Because Scotland, Wales and Northern Ireland have their own devolved administrations, not everything announced by Hunt will be applicable across the whole country. For instance, spending on defence affects the whole of the UK whereas spending policies he announces for the education sector will apply to England only.

The Scottish government in Edinburgh, for example, runs Scotland’s domestic affairs through a Westminster block grant and has the power to vary its own levels of income tax. Lawmakers at the Scottish Parliament passed the 2024-25 Scottish budget bill late last month.

What is the current state of the UK economy?

The British economy slipped into recession late last year. In February, however, the governor of the Bank of England (BoE), Andrew Bailey, said there were now “distinct signs of an upturn”.

Despite this, mortgage rates for many British homeowners remain cripplingly high as a result of economic decisions taken by former Conservative Prime Minister Liz Truss and her chancellor, Kwasi Kwarteng, less than two years ago.

For his part, Sunak maintains that the economy of the UK, where BoE interest rates remain at a 15-year high of 5.25 percent, is “on the right track”.

Which part of the budget will come under the most scrutiny?

Reports suggest that Hunt is considering personal tax cuts for working people. It is widely expected that Hunt will make a cut of 2 percentage points to National Insurance, a tax that helps to pay for some state benefits. Making National Insurance payments counts towards one’s entitlement to the state pension in the UK.

But indications are that the chancellor, limited by financial constraints, will be able to make only modest changes despite the Conservative instinct to boost economic growth by lowering taxes.

“Cutting tax is a shibboleth for the Conservative right,” James Mitchell, a professor at the University of Edinburgh’s School of Social and Political Science, told Al Jazeera. “Every Conservative chancellor needs to either cut taxes, show that is the intention in time or explain why tax cuts are not immediately possible.”

Last week, the Institute for Fiscal Studies (IFS) warned the government not to make uncosted tax cuts.

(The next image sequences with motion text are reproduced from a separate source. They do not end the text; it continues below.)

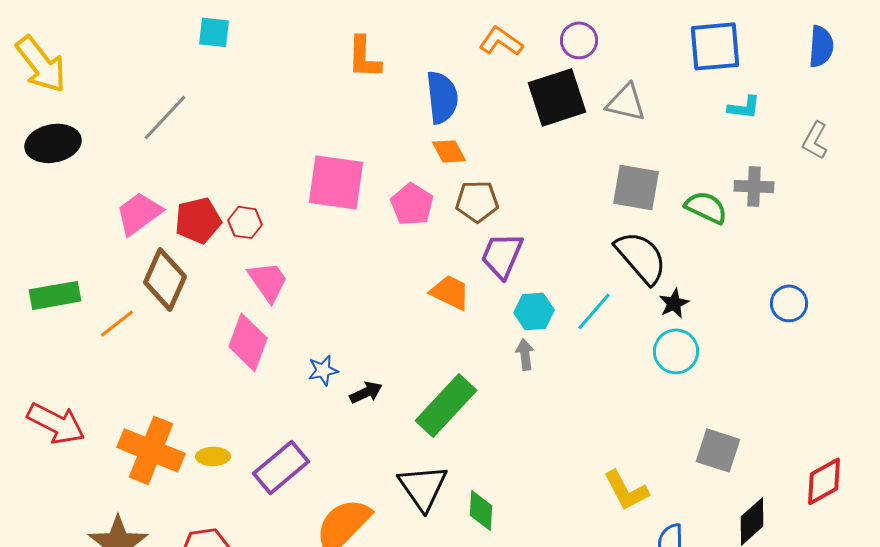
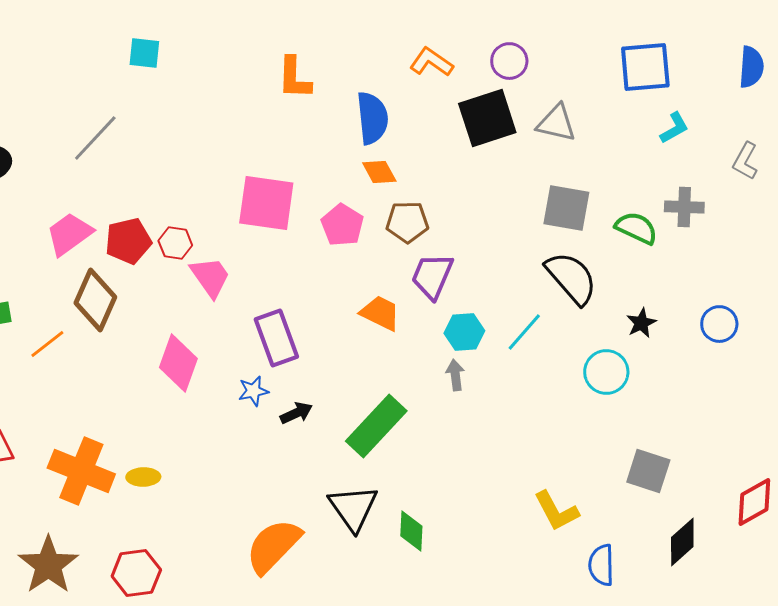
cyan L-shape: (744, 107) -> (674, 128), turned -36
pink trapezoid: (268, 281) -> (210, 277), moved
black star: (674, 303) -> (641, 323), moved
purple rectangle: (281, 467) -> (276, 338), moved, turned -70

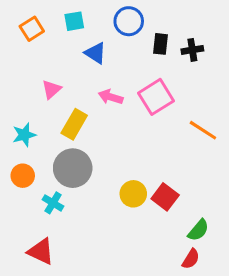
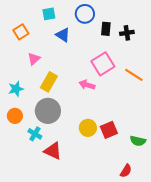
orange square: (32, 29) -> (21, 32), moved
pink arrow: (111, 97) -> (87, 85), moved
orange line: (203, 130) -> (134, 75), moved
red square: (165, 197) -> (109, 130), turned 30
green semicircle: (198, 230) -> (138, 141), moved, turned 63
red triangle: (41, 251) -> (53, 151), moved

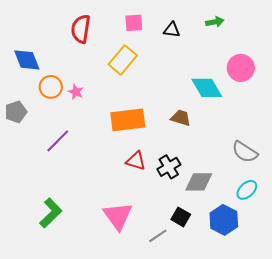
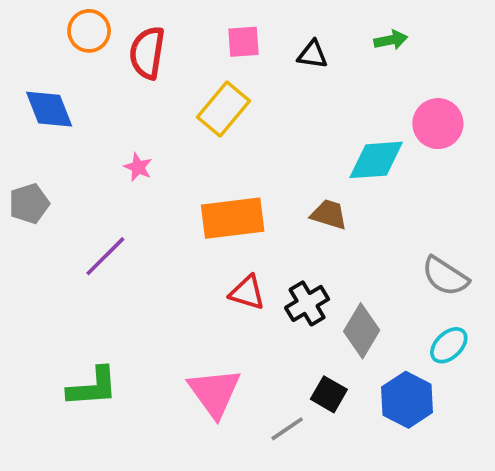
orange circle: (51, 87) -> (89, 31), moved
cyan diamond: (207, 88) -> (376, 160), turned -64
gray diamond: (199, 182) -> (362, 331), turned -60
green L-shape: (51, 213) -> (93, 387), turned 40

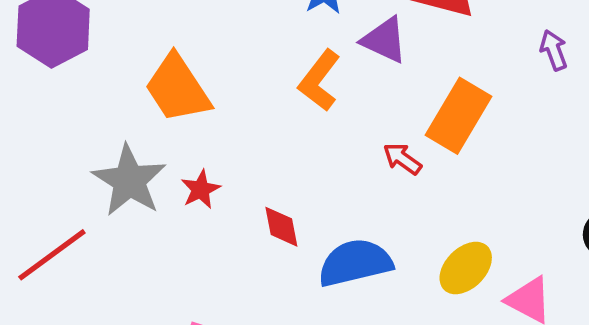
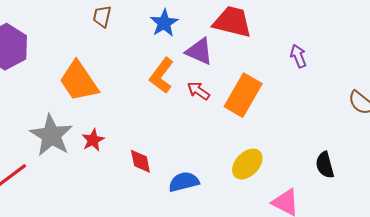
red arrow: (402, 159) -> (198, 91), moved
blue semicircle: (355, 263) -> (184, 182), size x0.7
yellow ellipse: (466, 268) -> (247, 164), moved

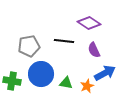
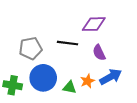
purple diamond: (89, 23) -> (94, 24), turned -35
orange star: (87, 86) -> (87, 81), moved

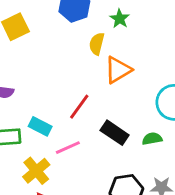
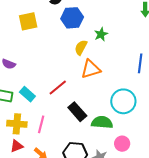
green semicircle: (152, 139) -> (102, 122), size x1.5
pink line: (68, 148) -> (41, 124), moved, turned -66
yellow cross: (36, 171) -> (17, 124), turned 30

Indeed, the spectre of Truss’s calamitous reign as prime minister – which came to an ignoble end after just 44 days following the decision of Kwarteng to make unfunded tax relief pledges in September 2022, causing the British economy to tank – hangs ominously over Hunt.

“Hunt will … be well aware that any bold measure could backfire as it did spectacularly under Truss,” Mitchell said.

“The chancellor also clearly does not come from that wing of the party and may take a longer-term view and recognise he does not want to go down in history alongside Kwarteng as one of the most fiscally foolish chancellors in history. Much may hinge on whether he inclines towards appealing to his party’s core or a reputation for competence.”

Is the 2024 UK budget particularly significant?

Being this close to a general election means the budget is particularly important. The forthcoming general election has to be held no later than January 28.

The budget is, according to observers, something of a last chance saloon for a Conservative Party that is about 20 points behind the Labour Party, the main opposition party, in opinion polls.

So as well as offering the Conservatives the chance to court voters through some kind of tax-cutting initiative, the budget also provides Hunt with the opportunity to spike Labour’s guns.

What else might the chancellor announce?

According to reports, the chancellor may take aim at the Labour Party’s two proposed sources of revenue as a future UK government – abolishing the so-called “non-dom” status (used by some UK residents, mostly wealthy, to avoid paying tax on money made abroad) and an extended windfall tax on energy companies.

Speculation is rife that Hunt will commandeer these Labour policies in Wednesday’s budget in a bid to derail opposition spending plans – and raise the money required to cut personal taxes for workers.